Task goal:
Pictures stay out; everything else in the entries below is to be duplicated exactly.
● ● ● ● ● ● ●
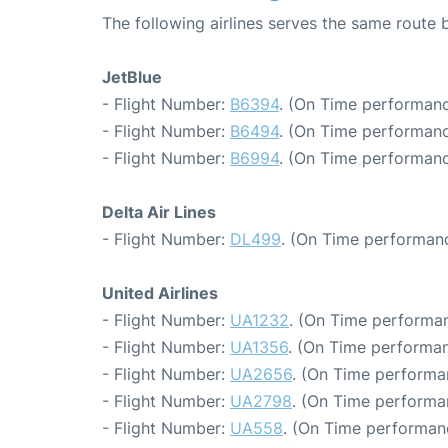
The following airlines serves the same route
JetBlue
- Flight Number:
B6394
. (On Time performanc
- Flight Number:
B6494
. (On Time performanc
- Flight Number:
B6994
. (On Time performanc
Delta Air Lines
- Flight Number:
DL499
. (On Time performanc
United Airlines
- Flight Number:
UA1232
. (On Time performan
- Flight Number:
UA1356
. (On Time performan
- Flight Number:
UA2656
. (On Time performa
- Flight Number:
UA2798
. (On Time performa
- Flight Number:
UA558
. (On Time performanc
● ● ● ● ● ● ●
Completed task:
The following airlines serves the same route
JetBlue
- Flight Number:
B6394
. (On Time performanc
- Flight Number:
B6494
. (On Time performanc
- Flight Number:
B6994
. (On Time performanc
Delta Air Lines
- Flight Number:
DL499
. (On Time performanc
United Airlines
- Flight Number:
UA1232
. (On Time performan
- Flight Number:
UA1356
. (On Time performan
- Flight Number:
UA2656
. (On Time performa
- Flight Number:
UA2798
. (On Time performa
- Flight Number:
UA558
. (On Time performanc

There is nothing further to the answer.